Sarà quindi l’occasione per visitare la mostra “Carnevale nel Tirolo. Fasnacht in Imst, allestita in collaborazione con il Museo Haus der Fasnacht di Imst (Tirolo), che resterà aperta fino al 30 aprile 2011 con orario 9.00-12.30 / 14.30-18.00.

La mostra propone maschere e documentazione video e fotografica relative a uno dei principali carnevali che si svolgono nel Tirolo, a confronto con le maschere dei carnevali trentini di Coredo, Romeno, Valfloriana e val di Fassa. Il carnevale di Imst presenta figure ben note delle mascherate invernali di tutta Europa. Riconosciamo gli elementi principali dei carnevali tradizionali:  i personaggi paurosi con i grandi campanacci, gli arlecchini o lacchè vestiti di bianco e adorni di fasce e nastri rossi, il vecchio e la vecchia che mettono in scena divertenti caricature di coppia, le maschere dei «brutti» e delle streghe sdentate e bitorzolute.
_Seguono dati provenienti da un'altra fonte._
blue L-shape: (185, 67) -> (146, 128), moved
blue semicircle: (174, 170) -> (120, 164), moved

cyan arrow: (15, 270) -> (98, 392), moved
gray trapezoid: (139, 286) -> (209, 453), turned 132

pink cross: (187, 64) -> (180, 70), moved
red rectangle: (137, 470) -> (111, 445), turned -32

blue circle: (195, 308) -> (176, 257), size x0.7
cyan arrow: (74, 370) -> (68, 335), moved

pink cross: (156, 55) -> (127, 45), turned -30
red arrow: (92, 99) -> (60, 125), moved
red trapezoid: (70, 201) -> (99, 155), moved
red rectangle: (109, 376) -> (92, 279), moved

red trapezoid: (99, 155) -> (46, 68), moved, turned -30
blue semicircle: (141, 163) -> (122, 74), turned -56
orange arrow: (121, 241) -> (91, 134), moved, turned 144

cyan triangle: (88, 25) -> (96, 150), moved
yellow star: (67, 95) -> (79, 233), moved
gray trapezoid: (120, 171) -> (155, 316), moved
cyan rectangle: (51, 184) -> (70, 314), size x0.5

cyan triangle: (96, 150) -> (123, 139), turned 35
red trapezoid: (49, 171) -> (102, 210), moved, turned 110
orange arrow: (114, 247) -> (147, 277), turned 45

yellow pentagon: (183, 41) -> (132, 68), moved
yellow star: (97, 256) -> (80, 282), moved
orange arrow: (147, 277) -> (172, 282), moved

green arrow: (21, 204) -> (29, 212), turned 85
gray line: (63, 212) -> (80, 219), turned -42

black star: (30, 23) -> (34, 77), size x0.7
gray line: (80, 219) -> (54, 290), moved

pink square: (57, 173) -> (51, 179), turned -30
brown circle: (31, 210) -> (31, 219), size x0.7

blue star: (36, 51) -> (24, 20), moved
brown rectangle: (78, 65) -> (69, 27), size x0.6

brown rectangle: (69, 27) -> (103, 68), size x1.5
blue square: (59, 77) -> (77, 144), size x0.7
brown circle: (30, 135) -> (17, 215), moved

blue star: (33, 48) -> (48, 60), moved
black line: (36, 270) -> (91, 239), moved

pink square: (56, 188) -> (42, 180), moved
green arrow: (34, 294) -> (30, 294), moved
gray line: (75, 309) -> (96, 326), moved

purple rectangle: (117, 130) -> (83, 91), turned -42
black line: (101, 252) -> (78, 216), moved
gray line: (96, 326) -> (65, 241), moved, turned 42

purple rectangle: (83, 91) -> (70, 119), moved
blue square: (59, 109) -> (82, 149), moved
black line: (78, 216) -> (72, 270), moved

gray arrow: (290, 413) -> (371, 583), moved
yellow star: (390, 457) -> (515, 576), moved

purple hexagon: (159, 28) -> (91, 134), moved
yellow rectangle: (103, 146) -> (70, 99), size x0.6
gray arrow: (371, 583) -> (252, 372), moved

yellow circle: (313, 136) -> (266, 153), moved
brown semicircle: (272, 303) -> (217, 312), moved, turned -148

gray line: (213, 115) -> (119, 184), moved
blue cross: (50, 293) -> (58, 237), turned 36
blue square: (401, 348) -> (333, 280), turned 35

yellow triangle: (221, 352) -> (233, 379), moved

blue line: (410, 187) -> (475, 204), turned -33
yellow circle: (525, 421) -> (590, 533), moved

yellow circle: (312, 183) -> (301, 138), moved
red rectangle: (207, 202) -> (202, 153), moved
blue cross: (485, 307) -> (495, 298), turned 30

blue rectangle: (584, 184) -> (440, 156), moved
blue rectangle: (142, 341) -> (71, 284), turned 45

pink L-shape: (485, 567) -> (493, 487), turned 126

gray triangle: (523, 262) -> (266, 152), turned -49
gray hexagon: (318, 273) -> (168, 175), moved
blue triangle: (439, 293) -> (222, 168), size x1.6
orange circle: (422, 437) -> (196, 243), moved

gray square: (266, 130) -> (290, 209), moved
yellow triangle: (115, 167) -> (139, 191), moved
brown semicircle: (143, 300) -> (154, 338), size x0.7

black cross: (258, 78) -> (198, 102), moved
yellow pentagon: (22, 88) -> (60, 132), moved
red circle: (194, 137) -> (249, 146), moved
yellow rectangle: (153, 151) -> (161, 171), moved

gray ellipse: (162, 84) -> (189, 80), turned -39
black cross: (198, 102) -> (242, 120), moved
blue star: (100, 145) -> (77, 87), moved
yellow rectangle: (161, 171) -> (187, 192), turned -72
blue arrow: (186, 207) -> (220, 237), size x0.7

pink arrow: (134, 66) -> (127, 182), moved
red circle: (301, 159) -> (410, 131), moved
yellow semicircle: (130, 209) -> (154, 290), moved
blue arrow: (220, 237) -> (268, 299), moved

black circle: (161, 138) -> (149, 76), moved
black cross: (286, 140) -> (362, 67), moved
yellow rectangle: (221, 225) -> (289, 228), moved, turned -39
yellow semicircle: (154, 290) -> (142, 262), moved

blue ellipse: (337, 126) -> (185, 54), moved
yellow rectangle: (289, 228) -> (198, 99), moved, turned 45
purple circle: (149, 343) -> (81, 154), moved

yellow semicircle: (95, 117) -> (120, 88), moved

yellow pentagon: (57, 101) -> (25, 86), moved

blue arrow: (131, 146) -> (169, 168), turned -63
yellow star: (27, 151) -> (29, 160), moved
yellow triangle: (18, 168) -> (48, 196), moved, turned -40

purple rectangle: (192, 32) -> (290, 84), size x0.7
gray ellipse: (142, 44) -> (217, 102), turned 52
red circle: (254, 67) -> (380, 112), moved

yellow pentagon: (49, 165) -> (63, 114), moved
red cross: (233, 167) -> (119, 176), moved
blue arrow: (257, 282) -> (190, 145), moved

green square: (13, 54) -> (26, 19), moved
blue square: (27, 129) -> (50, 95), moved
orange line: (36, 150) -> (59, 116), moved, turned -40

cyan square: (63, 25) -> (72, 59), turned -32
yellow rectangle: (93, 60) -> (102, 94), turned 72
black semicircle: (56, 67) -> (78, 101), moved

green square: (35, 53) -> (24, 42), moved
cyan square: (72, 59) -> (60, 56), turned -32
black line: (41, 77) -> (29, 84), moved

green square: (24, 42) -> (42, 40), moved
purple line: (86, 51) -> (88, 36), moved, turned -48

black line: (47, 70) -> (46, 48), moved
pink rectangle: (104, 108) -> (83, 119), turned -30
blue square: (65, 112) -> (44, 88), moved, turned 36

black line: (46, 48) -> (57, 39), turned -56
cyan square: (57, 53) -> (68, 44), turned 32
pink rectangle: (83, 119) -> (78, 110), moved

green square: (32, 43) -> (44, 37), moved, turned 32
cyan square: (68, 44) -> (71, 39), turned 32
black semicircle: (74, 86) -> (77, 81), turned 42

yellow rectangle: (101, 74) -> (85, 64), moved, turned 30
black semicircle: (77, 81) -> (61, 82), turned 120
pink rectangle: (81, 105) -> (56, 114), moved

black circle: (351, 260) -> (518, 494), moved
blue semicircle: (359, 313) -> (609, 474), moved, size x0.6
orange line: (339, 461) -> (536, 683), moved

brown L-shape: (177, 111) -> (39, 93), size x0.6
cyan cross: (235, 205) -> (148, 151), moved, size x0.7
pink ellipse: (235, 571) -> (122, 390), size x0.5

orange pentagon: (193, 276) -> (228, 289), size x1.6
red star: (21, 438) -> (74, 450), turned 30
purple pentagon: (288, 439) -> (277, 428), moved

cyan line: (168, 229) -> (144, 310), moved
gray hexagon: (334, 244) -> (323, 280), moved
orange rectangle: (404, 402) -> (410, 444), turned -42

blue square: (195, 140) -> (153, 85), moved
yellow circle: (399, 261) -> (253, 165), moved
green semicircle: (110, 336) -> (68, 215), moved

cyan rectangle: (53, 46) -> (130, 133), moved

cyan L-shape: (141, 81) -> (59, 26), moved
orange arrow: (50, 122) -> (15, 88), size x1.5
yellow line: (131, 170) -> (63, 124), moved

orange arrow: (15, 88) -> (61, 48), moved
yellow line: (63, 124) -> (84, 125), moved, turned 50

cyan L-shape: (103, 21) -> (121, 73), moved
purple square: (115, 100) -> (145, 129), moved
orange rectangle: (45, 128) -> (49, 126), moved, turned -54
Non mancano gli spazzacamini, vestiti tutti di nero e con il nerofumo sul viso, che con le loro lunghe scale si arrampicano sui muri delle case per molestare con i loro scherzi le persone affacciate alle finistre, né manca l’orso legato al suo domatore, impegnati entrambi in una simbolica lotta che porta in genere all’addomesticamento del selvatico. Si tratta di figure ben conosciute anche nei carnevali trentini. Pensiamo ai matòci di Valfloriana, ai lachè della valle di Non e della valle di Fassa, al bètscho e alla bètscha della valle dei Mòcheni, alle maschere ovunque ricorrenti di paiaci e contadini straccioni, ridicoli e grotteschi, alle cacce all’orso delle mascherate di Carano. Le azioni messe in scena sono le medesime: balli e salti alti, che augurano prosperità alle messi e alla popolazione, e la messa in scena di processi o di scenette di teatro di strada che condannano le malefatte della comunità per una collettiva redenzione.